▶ [Assignment]: Using the data that follows, give the number of lines in which the word "Nicely" occurs. Write only the number.

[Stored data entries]
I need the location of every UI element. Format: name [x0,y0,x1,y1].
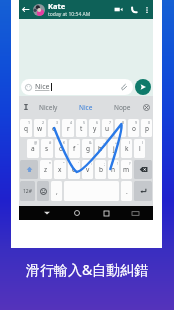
button[interactable]: c [68,160,80,179]
button[interactable]: p [141,119,152,137]
button[interactable]: Nope [104,96,141,118]
staticText: 7 [109,120,112,125]
staticText: ( [129,140,131,145]
staticText: m [123,165,130,174]
button[interactable]: Call [127,3,140,16]
button[interactable]: Attach file [120,83,129,92]
staticText: Nicely [39,103,58,112]
button[interactable]: enter [134,181,152,201]
button[interactable]: r [62,119,74,137]
button[interactable]: Recent apps [100,207,112,219]
staticText: + [115,140,118,145]
button[interactable]: b [95,160,106,179]
button[interactable]: m [121,160,132,179]
staticText: k [125,144,129,153]
staticText: q [24,124,28,133]
button[interactable]: i [115,119,126,137]
staticText: v [86,165,90,174]
staticText: . [126,187,128,196]
button[interactable]: v [82,160,93,179]
button[interactable]: n [108,160,119,179]
staticText: , [56,187,58,196]
button[interactable]: Nice [67,96,104,118]
staticText: @ [34,140,38,145]
button[interactable]: w [34,119,46,137]
staticText: l [139,144,141,153]
button[interactable]: z [40,160,52,179]
button[interactable]: t [76,119,87,137]
staticText: d [59,144,63,153]
staticText: r [67,124,70,133]
staticText: 6 [96,120,99,125]
button[interactable]: f [69,139,80,158]
staticText: p [145,124,149,133]
button[interactable]: x [54,160,66,179]
staticText: c [72,165,76,174]
staticText: 5 [83,120,86,125]
staticText: 12# [23,188,32,195]
staticText: ! [117,161,118,166]
staticText: - [103,140,105,145]
staticText: 3 [56,120,59,125]
button[interactable]: a [27,139,39,158]
staticText: f [73,144,76,153]
staticText: 8 [122,120,125,125]
staticText: " [63,161,65,166]
button[interactable]: Hide keyboard [129,207,141,219]
staticText: j [113,144,115,153]
button[interactable]: k [121,139,132,158]
button[interactable]: backspace [134,160,152,179]
staticText: Kate [48,1,66,11]
button[interactable]: j [108,139,119,158]
button[interactable]: Nicely [30,96,67,118]
button[interactable]: 12# [20,181,35,201]
button[interactable]: h [95,139,106,158]
staticText: i [120,124,122,133]
staticText: Nice [79,103,93,112]
button[interactable]: Send [135,79,151,95]
button[interactable]: Edit text [22,103,30,111]
staticText: : [91,161,92,166]
button[interactable]: Nice [21,79,133,95]
staticText: & [89,140,92,145]
button[interactable]: q [20,119,32,137]
button[interactable]: Home [71,207,83,219]
staticText: u [105,124,110,133]
staticText: e [52,124,56,133]
staticText: # [49,140,52,145]
button[interactable]: s [41,139,53,158]
button[interactable]: More options [141,4,152,15]
staticText: o [132,124,136,133]
button[interactable]: , [51,181,62,201]
staticText: h [98,144,103,153]
button[interactable]: Back [20,4,31,15]
button[interactable]: d [55,139,67,158]
button[interactable]: g [82,139,93,158]
button[interactable]: l [134,139,145,158]
staticText: € [63,140,66,145]
button[interactable]: y [89,119,100,137]
staticText: ' [78,161,79,166]
staticText: 1 [28,120,31,125]
staticText: n [111,165,116,174]
staticText: 0 [148,120,151,125]
button[interactable]: u [102,119,113,137]
button[interactable]: e [48,119,60,137]
staticText: 滑行輸入&自動糾錯 [0,260,174,279]
staticText: today at 10:54 AM [48,11,91,18]
staticText: _ [77,140,79,145]
staticText: y [93,124,97,133]
staticText: ) [142,140,144,145]
staticText: Nope [114,103,131,112]
button[interactable]: o [128,119,139,137]
staticText: s [45,144,49,153]
button[interactable]: Back [41,207,53,219]
button[interactable]: . [121,181,132,201]
button[interactable]: emoji [37,181,49,201]
button[interactable]: Dismiss suggestions [141,102,151,112]
staticText: z [44,165,48,174]
button[interactable]: Video call [112,3,125,16]
staticText: ? [129,161,131,166]
button[interactable]: shift [20,160,38,179]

▶ [Response to the task]: 2